1. Sanitize Session IDs: Apply basename() or a strict alphanumeric regex to the session_id in FormFlash before path construction.
2. Filesystem Hardening: Ensure user/config/ and other sensitive directories have restrictive permissions preventing the webserver from creating new subdirectories.
3. Update Grav: Monitor for patches addressing FormFlash sanitization.

---

Maintainer note — fix applied (2026-04-24)

Fixed in Grav core on the 2.0 branch: commit d904efc33 — will ship in 2.0.0-beta.2.
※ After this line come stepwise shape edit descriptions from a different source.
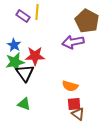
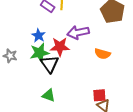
purple arrow: (73, 42) -> (78, 32), moved
orange semicircle: (70, 86) -> (102, 54), moved

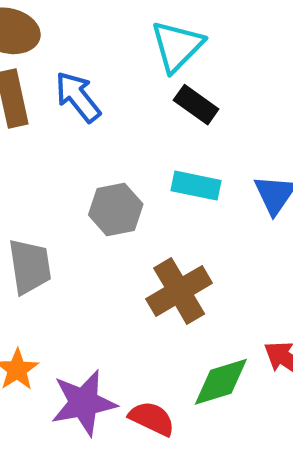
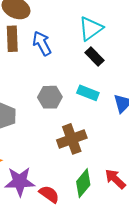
green diamond: (221, 382) -> (83, 183), turned -44

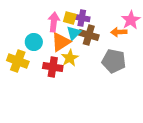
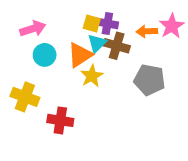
pink arrow: (54, 22) -> (33, 29), moved, turned 66
orange arrow: (119, 32) -> (147, 31), moved
yellow cross: (18, 61) -> (25, 97), moved
red cross: (53, 67) -> (60, 120), moved

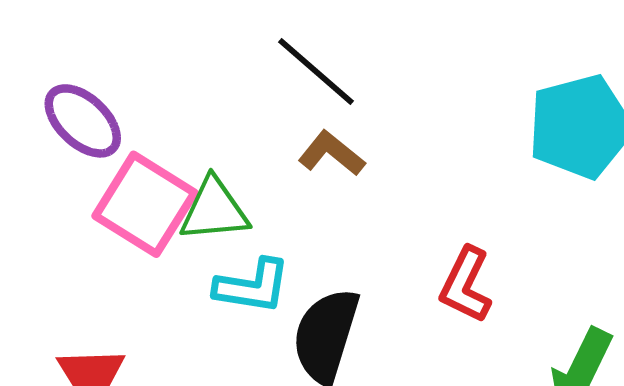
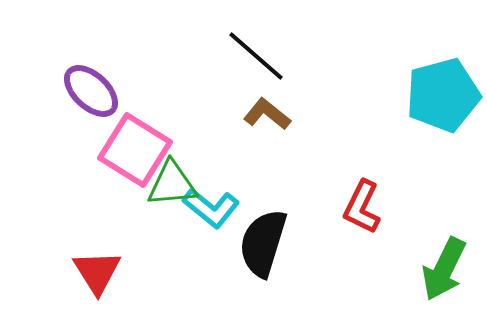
green triangle: (214, 210) -> (172, 184), moved
cyan L-shape: (252, 286) -> (211, 208), turned 30

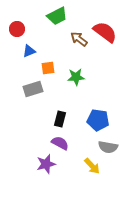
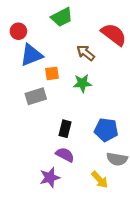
brown arrow: (79, 39) -> (86, 53), moved
blue triangle: (29, 51) -> (31, 55), size x1.6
What changed: FormFlash::__construct() now sanitizes session_id, unique_id, and id through a strict [A-Za-z0-9,_-]{1,64} allowlist before any path is constructed from them. Invalid values collapse to '', which causes save()/delete()/getTmpDir() to no-op — so a __form-flash-id=../../user/config/proof_dir POST simply does nothing on disk.

Files:

• system/src/Grav/Framework/Form/FormFlash.php
• tests/unit/Grav/Common/Security/FormFlashSecurityTest.php — 32 test cases covering the PoC + variants.